Tutorial on Structural Interdependence Function
In this tutorial, you will learn
- what is structural interdependence function,
- how to model structural interdependence in
tinybig
, - how to calculate structural interdependence matrices,
- how to use the function to process image data.
Many materials used in this tutorial are prepared based on the Section 5.2 of [2]
, and readers are also recommended to
refer to that section of the paper for more detailed technical descriptions when you are working on this tutorial.
References:
[2] Jiawei Zhang. RPN 2: On Interdependence Function Learning Towards Unifying and Advancing CNN, RNN, GNN, and Transformer. ArXiv abs/2411.11162 (2024).
1. What is Structural Interdependence?
As the carrier of information, the data collected in different modalities usually have different underlying structures. The above figure illustrates examples of real-world data and their corresponding topological structures. Images and point clouds can be represented as grids in 2D and 3D space; language and time series data exhibit chain structures with sequential connections; and molecule compounds and social networks can be represented as graphs.
These diverse data types demonstrate various structural interdependence relationships among instances and attributes in terms of spatial distributions, sequential orders, and extensive interconnections, respectively. It also motivates us to propose the structural interdependence function to be introduced below.
2. How to Model Structural Interdependence?
We propose to model the data structural interdependence relationships with the computational geometry and topology. Computational geometry and topology are fields within computer science that focus on the study of algorithms expressible in terms of data geometry and topology structures. Both computational geometry and topology play fundamental roles in numerous areas of computer science and machine learning, with their algorithms being crucial for processing, analyzing, and interpreting data in geometric and topological forms.
Formally, given the input data batch \(\mathbf{X} \in {R}^{b \times m}\) (with \(b\) instances and each instance with \(m\) attributes), based on the underlying data topological/geometric structures, we compute the interdependence matrices modeling the interdependence relationships among instances and attributes in the data batch as follows:
\[\begin{equation} \xi_a(\mathbf{X}) = \mathbf{A}_a \in {R}^{m \times m'} \text{, and } \xi_i(\mathbf{X}) = \mathbf{A}_i \in {R}^{b \times b'}, \end{equation}\]

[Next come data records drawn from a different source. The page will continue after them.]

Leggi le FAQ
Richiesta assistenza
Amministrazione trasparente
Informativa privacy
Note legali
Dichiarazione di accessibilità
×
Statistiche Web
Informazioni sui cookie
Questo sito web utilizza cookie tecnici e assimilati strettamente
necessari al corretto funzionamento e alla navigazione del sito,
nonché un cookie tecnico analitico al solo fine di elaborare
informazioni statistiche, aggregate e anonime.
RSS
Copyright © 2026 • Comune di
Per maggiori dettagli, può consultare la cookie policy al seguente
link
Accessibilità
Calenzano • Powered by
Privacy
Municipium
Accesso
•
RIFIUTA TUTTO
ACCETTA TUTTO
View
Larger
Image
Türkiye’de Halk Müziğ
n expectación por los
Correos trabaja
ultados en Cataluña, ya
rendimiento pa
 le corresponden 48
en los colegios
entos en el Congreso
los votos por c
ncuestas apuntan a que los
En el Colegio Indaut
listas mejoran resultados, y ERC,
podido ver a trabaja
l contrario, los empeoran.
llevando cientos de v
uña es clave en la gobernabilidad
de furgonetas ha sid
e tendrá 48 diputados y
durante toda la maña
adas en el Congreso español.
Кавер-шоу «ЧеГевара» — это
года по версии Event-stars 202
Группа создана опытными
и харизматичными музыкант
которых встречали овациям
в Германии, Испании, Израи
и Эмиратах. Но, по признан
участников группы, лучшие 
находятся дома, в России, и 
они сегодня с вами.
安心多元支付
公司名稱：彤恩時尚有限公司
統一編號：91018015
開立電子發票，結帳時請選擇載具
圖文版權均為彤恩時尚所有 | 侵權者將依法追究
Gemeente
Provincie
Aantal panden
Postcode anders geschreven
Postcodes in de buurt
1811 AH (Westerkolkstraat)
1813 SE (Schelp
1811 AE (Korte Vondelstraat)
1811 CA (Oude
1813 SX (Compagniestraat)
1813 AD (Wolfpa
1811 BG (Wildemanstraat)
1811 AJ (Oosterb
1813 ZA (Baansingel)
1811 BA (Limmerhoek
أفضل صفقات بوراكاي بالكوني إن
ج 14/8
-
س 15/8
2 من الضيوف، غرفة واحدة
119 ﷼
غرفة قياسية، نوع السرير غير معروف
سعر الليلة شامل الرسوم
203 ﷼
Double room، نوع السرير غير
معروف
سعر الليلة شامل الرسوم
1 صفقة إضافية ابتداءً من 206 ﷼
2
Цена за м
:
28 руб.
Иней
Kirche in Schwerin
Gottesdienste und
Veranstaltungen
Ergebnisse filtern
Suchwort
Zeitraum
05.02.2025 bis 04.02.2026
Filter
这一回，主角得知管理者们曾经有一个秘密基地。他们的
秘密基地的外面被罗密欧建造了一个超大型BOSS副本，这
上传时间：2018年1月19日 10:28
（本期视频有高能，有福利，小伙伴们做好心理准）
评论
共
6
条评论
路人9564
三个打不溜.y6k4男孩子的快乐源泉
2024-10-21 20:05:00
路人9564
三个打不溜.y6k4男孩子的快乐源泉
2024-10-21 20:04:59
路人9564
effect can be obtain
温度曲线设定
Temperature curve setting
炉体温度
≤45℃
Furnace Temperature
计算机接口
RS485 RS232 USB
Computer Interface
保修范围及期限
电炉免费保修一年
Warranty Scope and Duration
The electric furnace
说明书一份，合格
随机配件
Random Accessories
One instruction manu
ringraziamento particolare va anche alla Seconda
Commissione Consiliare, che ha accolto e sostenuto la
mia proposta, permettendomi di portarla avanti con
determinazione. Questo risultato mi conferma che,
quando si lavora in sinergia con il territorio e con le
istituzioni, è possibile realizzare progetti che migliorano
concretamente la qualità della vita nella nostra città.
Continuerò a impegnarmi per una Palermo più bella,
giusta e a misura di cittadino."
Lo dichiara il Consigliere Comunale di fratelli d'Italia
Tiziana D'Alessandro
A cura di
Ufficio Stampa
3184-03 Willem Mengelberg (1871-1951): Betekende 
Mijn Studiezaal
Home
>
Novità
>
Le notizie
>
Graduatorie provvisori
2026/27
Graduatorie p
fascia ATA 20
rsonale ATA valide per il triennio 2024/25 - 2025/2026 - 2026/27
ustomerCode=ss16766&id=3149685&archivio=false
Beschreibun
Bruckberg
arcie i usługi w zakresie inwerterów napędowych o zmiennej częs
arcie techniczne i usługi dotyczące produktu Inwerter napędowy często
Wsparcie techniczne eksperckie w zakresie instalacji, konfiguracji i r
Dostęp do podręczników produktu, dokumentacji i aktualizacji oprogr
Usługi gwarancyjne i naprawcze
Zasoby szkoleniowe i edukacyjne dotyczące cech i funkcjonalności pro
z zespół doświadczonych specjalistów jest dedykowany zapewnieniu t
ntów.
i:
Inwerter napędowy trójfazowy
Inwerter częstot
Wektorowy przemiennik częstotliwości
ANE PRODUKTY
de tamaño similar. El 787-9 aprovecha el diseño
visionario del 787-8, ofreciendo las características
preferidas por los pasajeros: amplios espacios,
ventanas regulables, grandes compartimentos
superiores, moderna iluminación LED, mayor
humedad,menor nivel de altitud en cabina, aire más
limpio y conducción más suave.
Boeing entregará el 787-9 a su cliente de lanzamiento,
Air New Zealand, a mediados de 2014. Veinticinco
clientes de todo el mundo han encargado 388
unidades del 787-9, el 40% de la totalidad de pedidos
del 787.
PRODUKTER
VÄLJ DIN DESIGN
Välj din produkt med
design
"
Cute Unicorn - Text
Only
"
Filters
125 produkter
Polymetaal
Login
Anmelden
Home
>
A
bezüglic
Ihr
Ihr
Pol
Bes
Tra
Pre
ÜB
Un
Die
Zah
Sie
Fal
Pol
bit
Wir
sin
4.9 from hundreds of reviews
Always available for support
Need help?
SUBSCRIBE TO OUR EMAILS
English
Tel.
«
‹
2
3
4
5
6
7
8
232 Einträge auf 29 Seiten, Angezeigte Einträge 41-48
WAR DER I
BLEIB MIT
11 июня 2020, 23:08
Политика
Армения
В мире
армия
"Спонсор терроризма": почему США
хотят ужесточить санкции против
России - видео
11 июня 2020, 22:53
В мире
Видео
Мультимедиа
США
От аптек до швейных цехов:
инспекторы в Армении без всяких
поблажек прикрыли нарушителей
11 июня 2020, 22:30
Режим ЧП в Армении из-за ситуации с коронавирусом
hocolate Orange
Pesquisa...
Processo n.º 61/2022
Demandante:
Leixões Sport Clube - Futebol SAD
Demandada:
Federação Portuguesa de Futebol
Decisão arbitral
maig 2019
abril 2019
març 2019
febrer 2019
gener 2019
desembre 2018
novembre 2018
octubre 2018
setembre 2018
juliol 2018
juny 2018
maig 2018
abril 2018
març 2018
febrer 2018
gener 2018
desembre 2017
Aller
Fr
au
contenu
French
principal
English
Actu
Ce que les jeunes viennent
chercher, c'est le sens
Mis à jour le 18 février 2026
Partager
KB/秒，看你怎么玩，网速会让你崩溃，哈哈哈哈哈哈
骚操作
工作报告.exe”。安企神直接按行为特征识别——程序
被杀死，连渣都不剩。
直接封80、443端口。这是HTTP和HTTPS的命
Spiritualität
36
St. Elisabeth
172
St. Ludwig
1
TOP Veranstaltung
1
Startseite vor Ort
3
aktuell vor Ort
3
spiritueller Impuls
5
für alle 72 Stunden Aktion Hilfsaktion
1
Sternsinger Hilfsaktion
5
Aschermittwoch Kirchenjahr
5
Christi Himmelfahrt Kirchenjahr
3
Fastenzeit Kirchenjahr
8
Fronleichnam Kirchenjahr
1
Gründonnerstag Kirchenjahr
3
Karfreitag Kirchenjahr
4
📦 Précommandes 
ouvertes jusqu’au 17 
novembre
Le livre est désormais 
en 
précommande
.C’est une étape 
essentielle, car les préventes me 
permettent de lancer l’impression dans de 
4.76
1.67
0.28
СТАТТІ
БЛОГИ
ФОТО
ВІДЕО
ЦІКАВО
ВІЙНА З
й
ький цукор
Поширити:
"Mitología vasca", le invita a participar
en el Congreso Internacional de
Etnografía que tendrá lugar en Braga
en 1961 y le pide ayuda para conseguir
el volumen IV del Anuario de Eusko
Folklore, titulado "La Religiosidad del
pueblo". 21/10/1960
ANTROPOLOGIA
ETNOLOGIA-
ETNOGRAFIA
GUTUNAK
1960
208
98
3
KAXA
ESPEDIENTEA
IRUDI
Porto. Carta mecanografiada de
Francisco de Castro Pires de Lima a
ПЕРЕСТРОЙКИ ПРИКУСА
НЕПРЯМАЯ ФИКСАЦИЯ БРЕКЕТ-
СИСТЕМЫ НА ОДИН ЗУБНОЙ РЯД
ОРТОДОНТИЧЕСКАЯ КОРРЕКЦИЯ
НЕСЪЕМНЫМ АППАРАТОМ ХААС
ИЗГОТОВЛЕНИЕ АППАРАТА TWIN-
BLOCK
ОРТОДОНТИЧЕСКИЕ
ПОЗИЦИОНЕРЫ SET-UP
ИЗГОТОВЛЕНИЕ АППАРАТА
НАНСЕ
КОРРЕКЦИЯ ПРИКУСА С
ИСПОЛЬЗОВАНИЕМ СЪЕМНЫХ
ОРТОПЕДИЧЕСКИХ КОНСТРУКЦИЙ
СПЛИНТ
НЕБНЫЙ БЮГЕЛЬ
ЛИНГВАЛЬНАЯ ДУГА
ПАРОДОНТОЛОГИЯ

where \(\mathbf{A}_a\) and \(\mathbf{A}_i\) can capture the interdependence relationships among the attributes and instances, respectively.
3. Examples of Structural Interdependence Functions.
In the following figure (functions 9-11), we illustrate some example of the structural interdependence functions based on
the grid, chain and graph structures.
In the following parts of this tutorial, we will walk you through some of them to
help you get familiar with these functions implemented in the tinybig
library.
4. Geometric Grid based Structural Interdependence Function.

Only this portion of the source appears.